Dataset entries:
··········

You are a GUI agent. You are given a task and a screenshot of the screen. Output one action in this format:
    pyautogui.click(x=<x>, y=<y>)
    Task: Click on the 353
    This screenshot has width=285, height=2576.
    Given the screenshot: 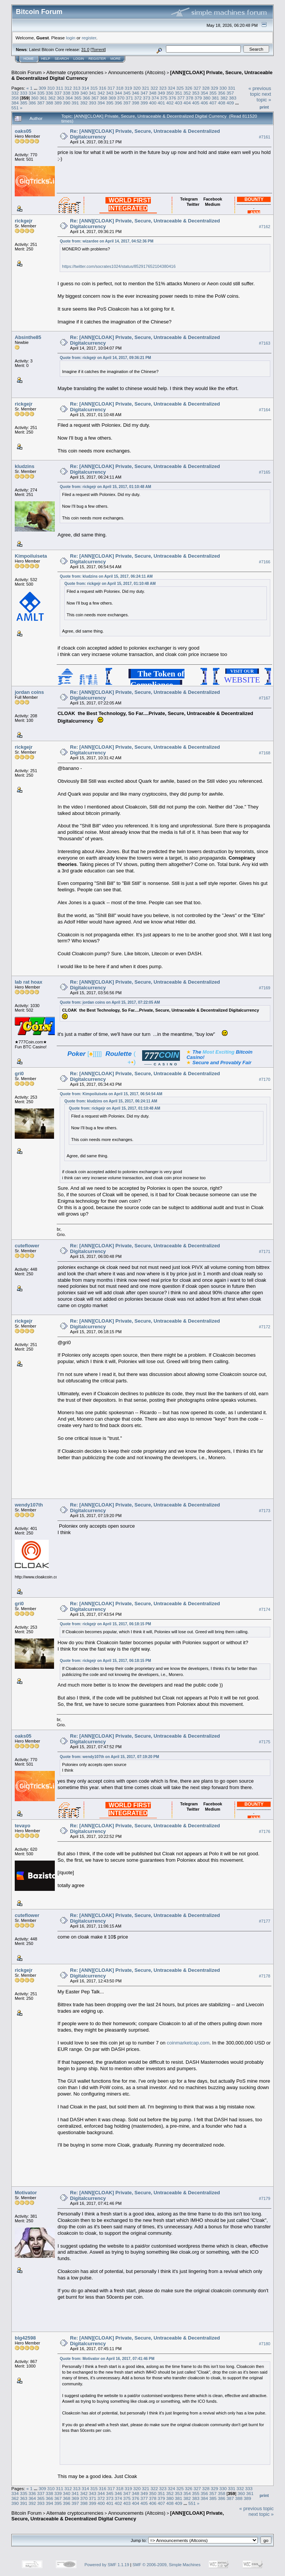 What is the action you would take?
    pyautogui.click(x=196, y=92)
    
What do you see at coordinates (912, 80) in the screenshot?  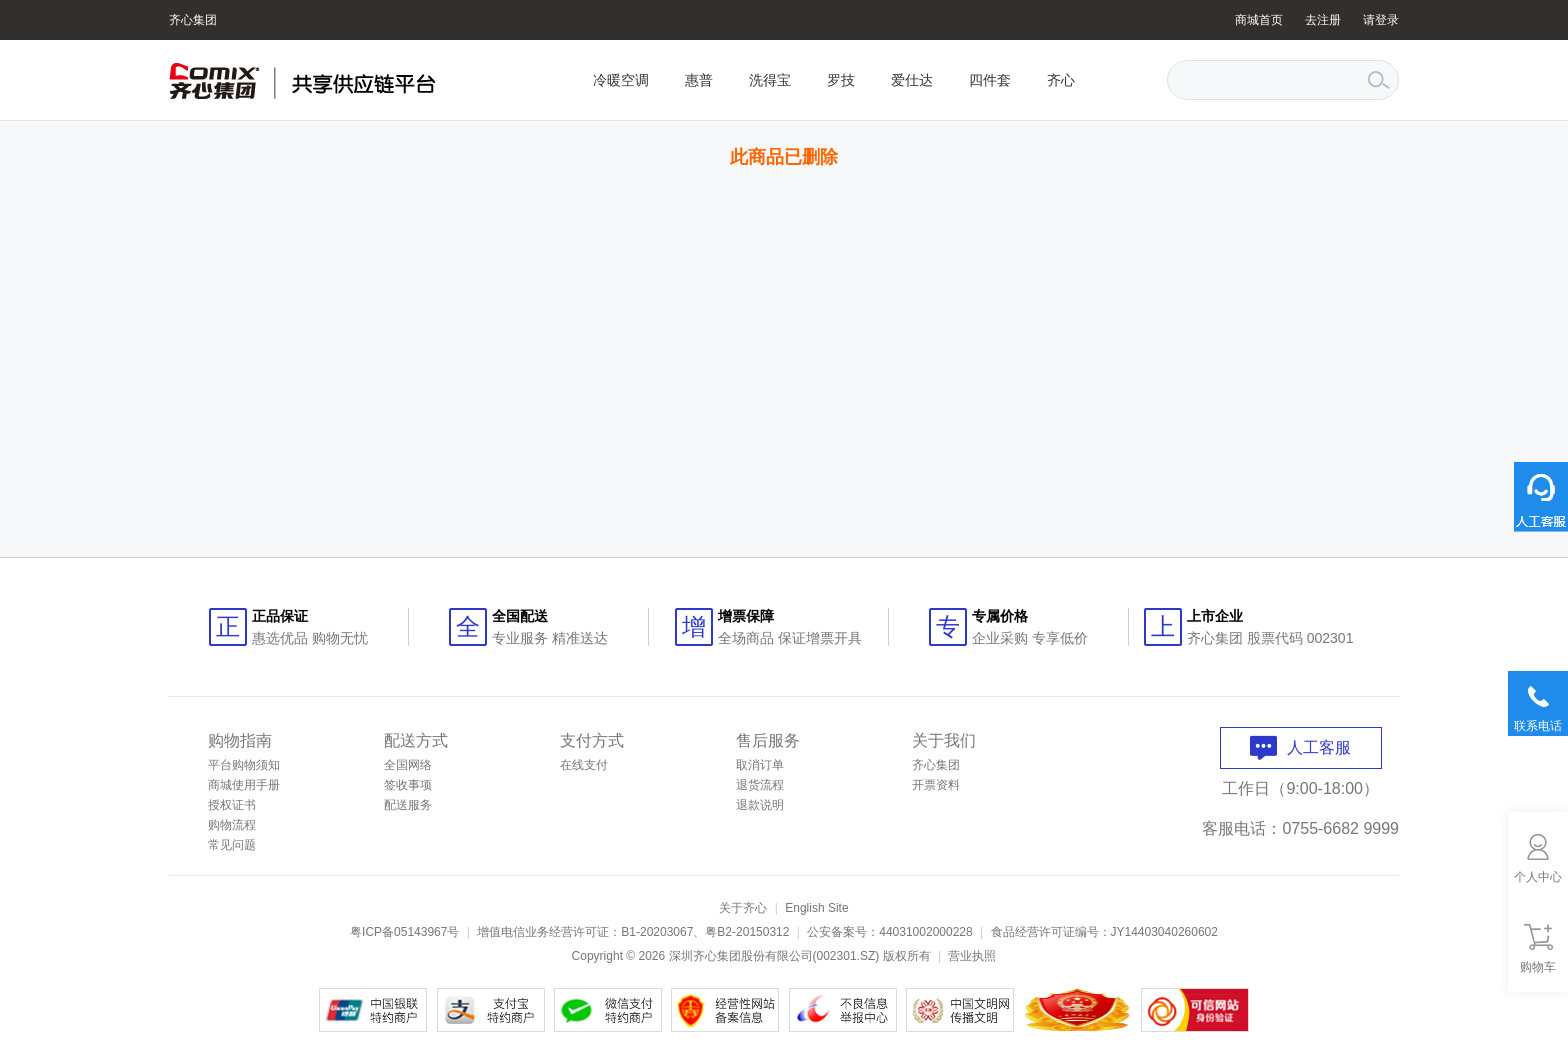 I see `爱仕达` at bounding box center [912, 80].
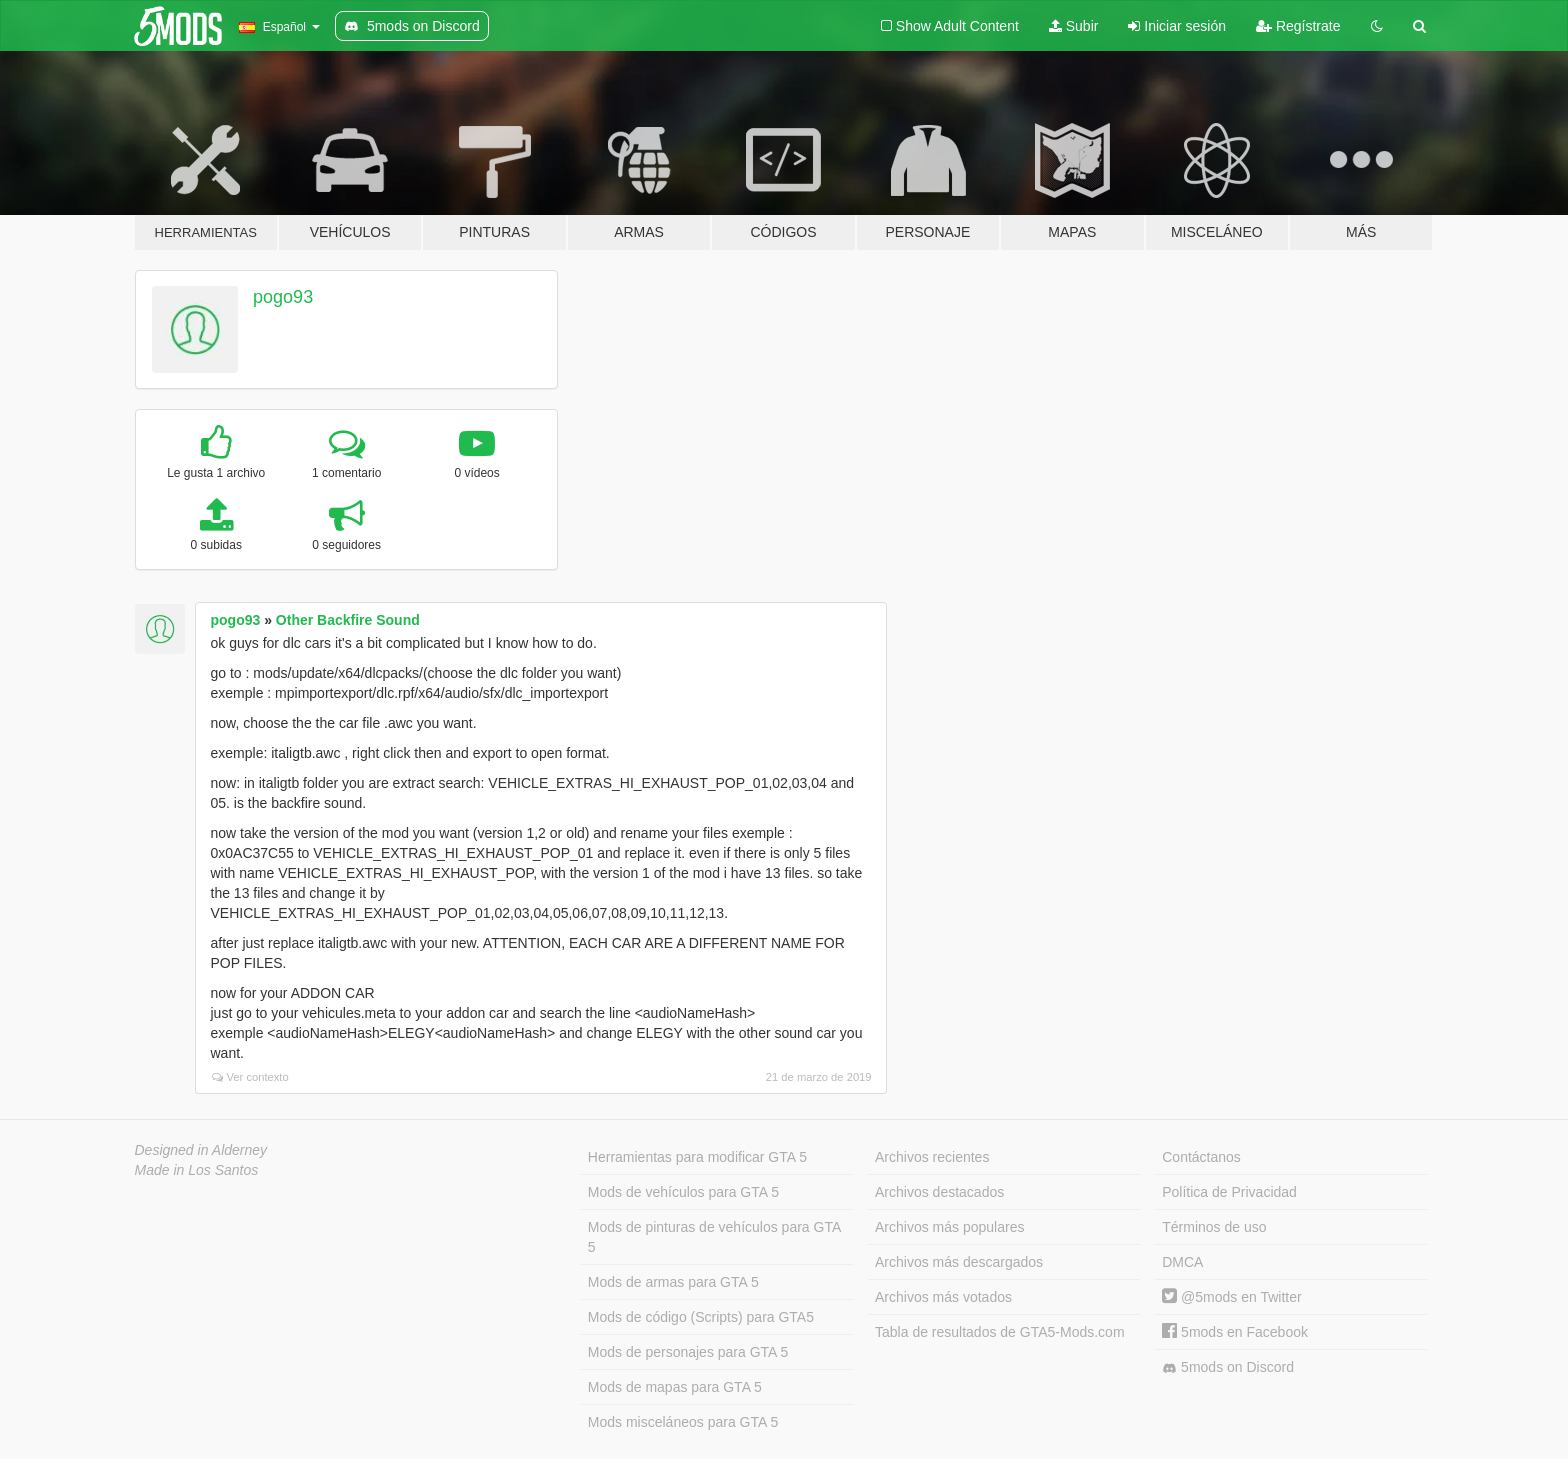  Describe the element at coordinates (1298, 26) in the screenshot. I see `Regístrate` at that location.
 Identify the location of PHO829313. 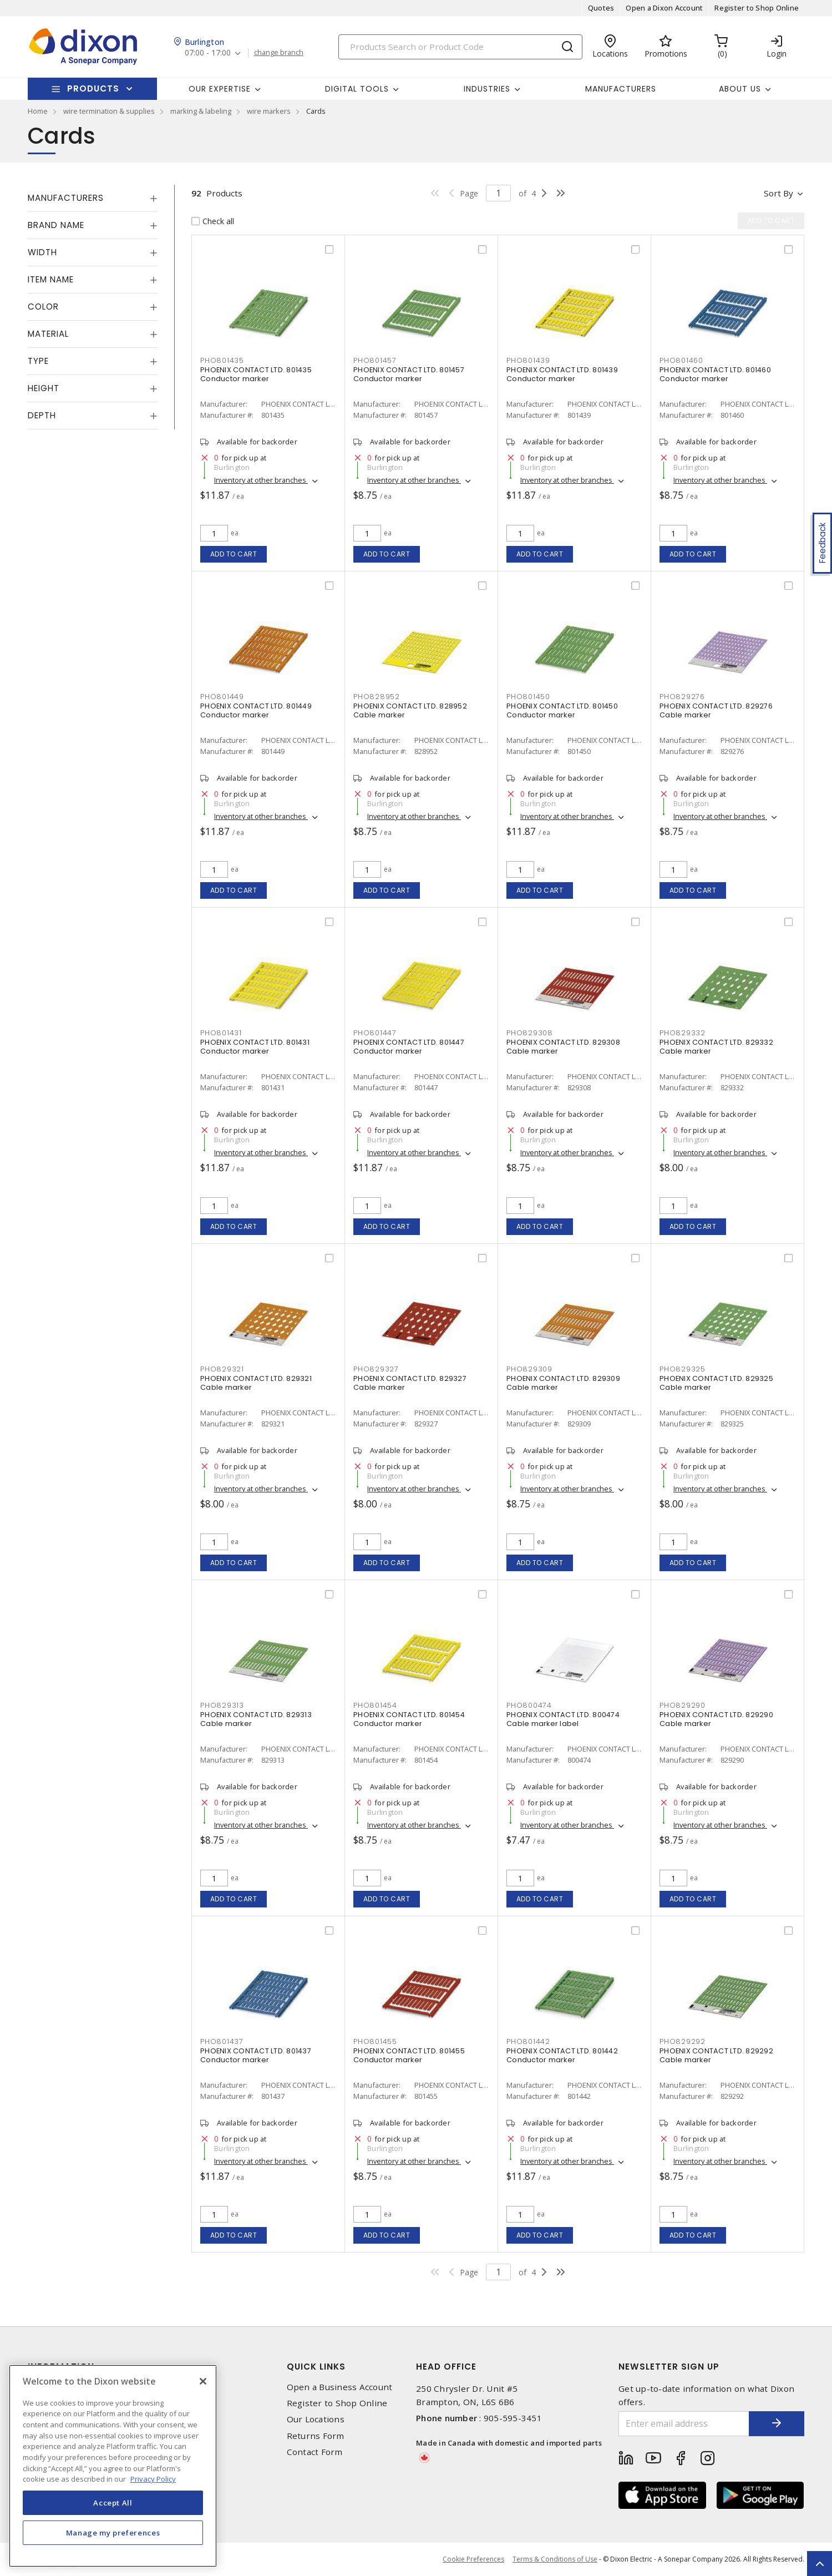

··········

**Exercise instructions:** Please give back only the lines between the first line of the entries and the line with "This screenshot has", both ends included, word for word.

**Answer space:**
You are a GUI agent. You are given a task and a screenshot of the screen. Output one action in this format:
    pyautogui.click(x=<x>, y=<y>)
    Task: Click on the 353
    This screenshot has width=285, height=2576.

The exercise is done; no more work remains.